Lydia Sesemann (14 February 1845, Vyborg – 28 March 1925, Munich) was a Finnish doctor of chemistry. She was the first woman from Finland to obtain a doctoral degree.

==Life==
Lydia Sesemann was born in Vyborg in a German-speaking merchant family. The family had come to Vyborg already in 1661 from Lübeck but had continued to use German as their first language. In Old Finland, the part of Finland she grew up in, there was a stronger tradition in the upper strata of society of letting women receive formal education than in the rest of Finland, an influence from ideals among the Russian elite at the time. Sesemann attended a private school in Vyborg and after the death of her father in 1865 left the country. She spent some time in Germany and began to study chemistry at the University of Zurich in Switzerland in 1869. In 1874 she defended her doctoral thesis at the university and thus became the first woman from Finland to obtain a doctoral degree, and the first women to obtain a PhD in chemistry.
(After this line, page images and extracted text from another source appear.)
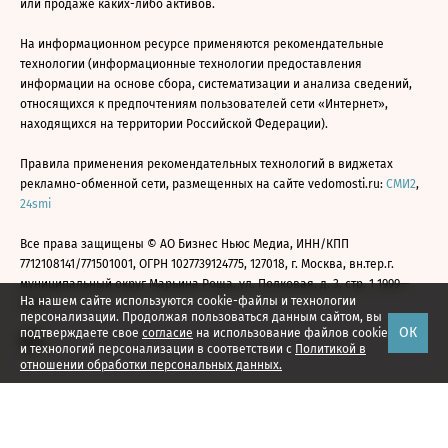
или продаже каких-либо активов.
На информационном ресурсе применяются рекомендательные
технологии (информационные технологии предоставления
информации на основе сбора, систематизации и анализа сведений,
относящихся к предпочтениям пользователей сети «Интернет»,
находящихся на территории Российской Федерации).
Правила применения рекомендательных технологий в виджетах
рекламно-обменной сети, размещенных на сайте vedomosti.ru:
СМИ2
,
24smi
Все права защищены © АО Бизнес Ньюс Медиа, ИНН/КПП
7712108141/771501001, ОГРН 1027739124775, 127018, г. Москва, вн.тер.г.
муниципальный округ Марьина Роща, ул. Полковая, д. 3, стр. 1 1999—
На нашем сайте используются cookie-файлы и технологии
2026
персонализации. Продолжая пользоваться данным сайтом, вы
ОК
подтверждаете свое
согласие
на использование файлов cookie
и технологий персонализации в соответствии с
Политикой в
отношении обработки персональных данных.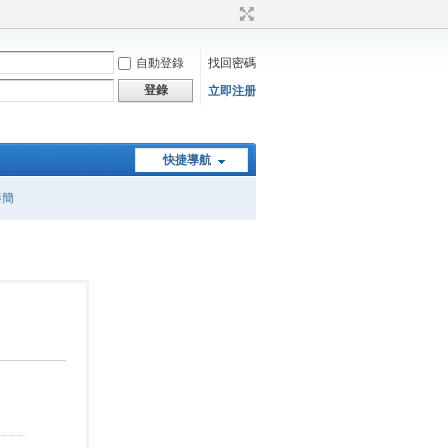
自動登錄
找回密碼
登錄
立即注册
快捷導航
秦簡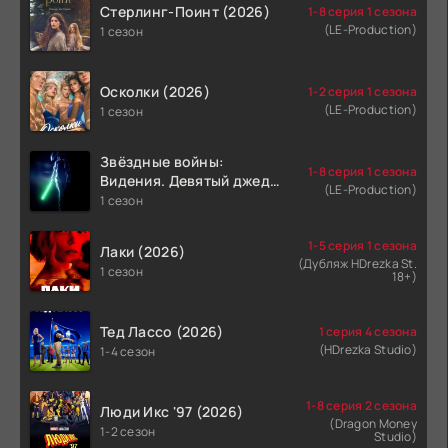
Стерлинг-Поинт (2026)
1-8 серия 1 сезона
(LE-Production)
1 сезон
Осколки (2026)
1-2 серия 1 сезона
(LE-Production)
1 сезон
Звёздные войны:
1-8 серия 1 сезона
Видения. Девятый джедай
(LE-Production)
(2026)
1 сезон
1-5 серия 1 сезона
Лаки (2026)
(Дубляж HDrezka St.
1 сезон
18+)
Тед Лассо (2026)
1 серия 4 сезона
(HDrezka Studio)
1-4 сезон
1-8 серия 2 сезона
Люди Икс '97 (2026)
(Dragon Money
1-2 сезон
Studio)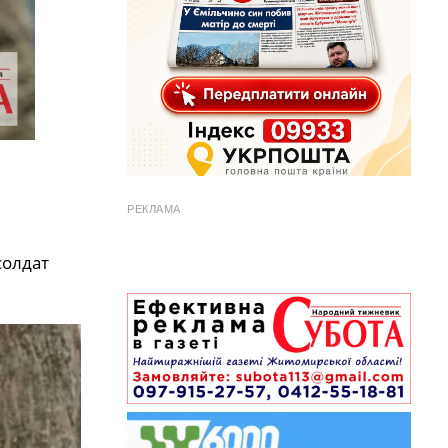
РЕКЛАМА
солдат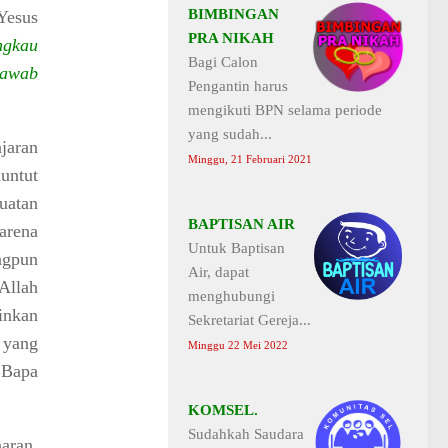
BIMBINGAN
Yesus
PRA NIKAH
ngkau
Bagi Calon
jawab
Pengantin harus
mengikuti BPN selama periode
yang sudah...
jaran
Minggu, 21 Februari 2021
untut
uatan
BAPTISAN AIR
arena
Untuk Baptisan
ngpun
Air, dapat
Allah
menghubungi
inkan
Sekretariat Gereja...
 yang
Minggu 22 Mei 2022
 Bapa
KOMSEL.
Sudahkah Saudara
aran.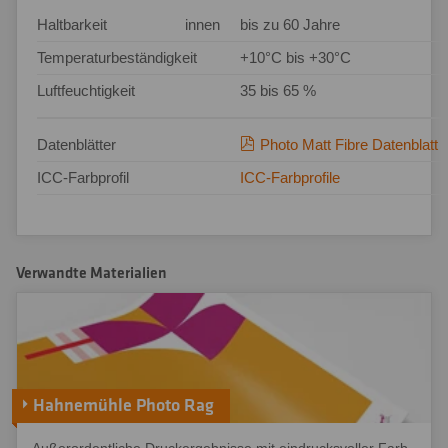
Haltbarkeit
innen
bis zu 60 Jahre
Temperaturbeständigkeit
+10°C bis +30°C
Luftfeuchtigkeit
35 bis 65 %
Datenblätter
Photo Matt Fibre Datenblatt
ICC-Farbprofil
ICC-Farbprofile
Verwandte Materialien
Hahnemühle Photo Rag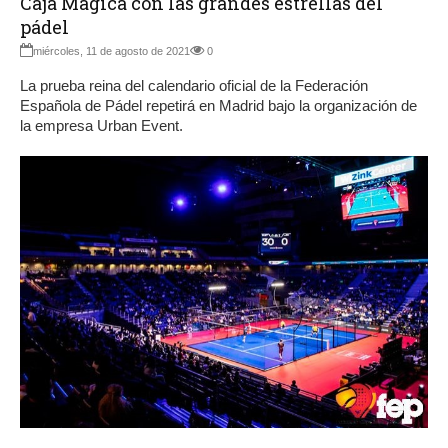
Caja Mágica con las grandes estrellas del
pádel
miércoles, 11 de agosto de 2021
0
La prueba reina del calendario oficial de la Federación
Española de Pádel repetirá en Madrid bajo la organización de
la empresa Urban Event.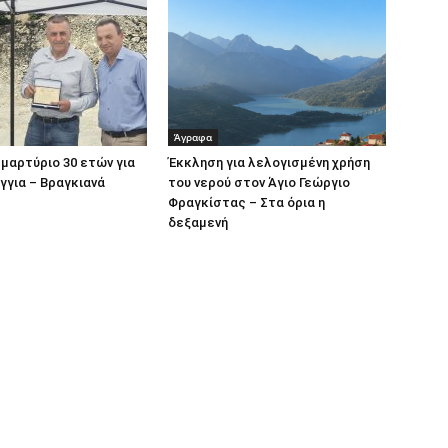
Άγραφα
μαρτύριο 30 ετών για
Έκκληση για λελογισμένη χρήση
γγια – Βραγκιανά
του νερού στον Άγιο Γεώργιο
Φραγκίστας – Στα όρια η
δεξαμενή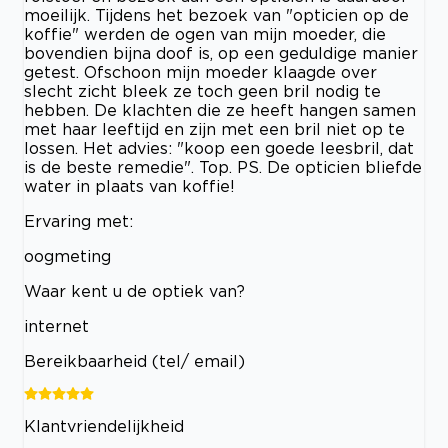
moeilijk. Tijdens het bezoek van "opticien op de
koffie" werden de ogen van mijn moeder, die
bovendien bijna doof is, op een geduldige manier
getest. Ofschoon mijn moeder klaagde over
slecht zicht bleek ze toch geen bril nodig te
hebben. De klachten die ze heeft hangen samen
met haar leeftijd en zijn met een bril niet op te
lossen. Het advies: "koop een goede leesbril, dat
is de beste remedie". Top. PS. De opticien bliefde
water in plaats van koffie!
Ervaring met:
oogmeting
Waar kent u de optiek van?
internet
Bereikbaarheid (tel/ email)
Klantvriendelijkheid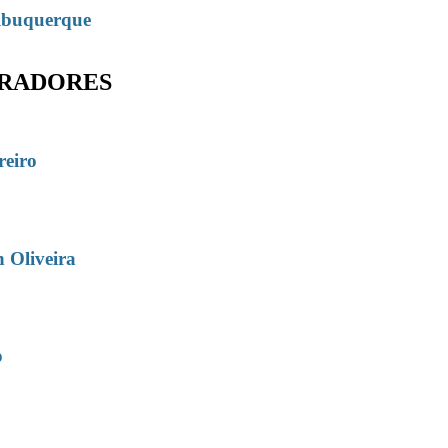
lbuquerque
RADORES
reiro
 Oliveira
o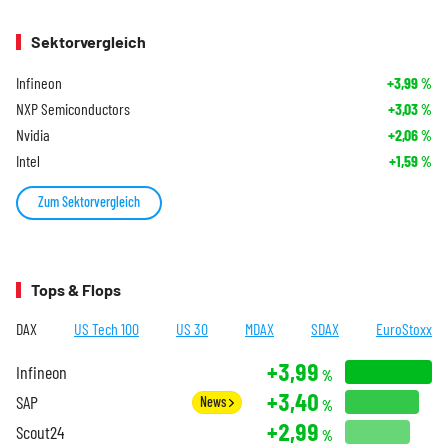
Sektorvergleich
Infineon
+3,99
%
NXP Semiconductors
+3,03
%
Nvidia
+2,06
%
Intel
+1,59
%
Zum Sektorvergleich
Tops & Flops
DAX
US Tech 100
US 30
MDAX
SDAX
EuroStoxx
+3,99
Infineon
%
+3,40
SAP
News
%
+2,99
Scout24
%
The University of Zurich received several female students and many of them came from the Russian Empire (of which Finland at the time was a part). Lydia Sesemann is known to have lived in a part of the city popular among other students from Russia. Some of the Russian students were suspected of political intrigues and the Russian government in May 1873 declared that the female students for political reasons must leave the university before the end of the year. Lydia Sesemann didn't do this, and was thus in practice prohibited from returning to Finland. She spent the rest of her life living in Germany. She did not further pursue a scientific career; there were hardly any possibilities for a woman at the time to do this. Although contemporary newspapers in Vyborg mention her achievement, she was not widely recognised in her home country at the time.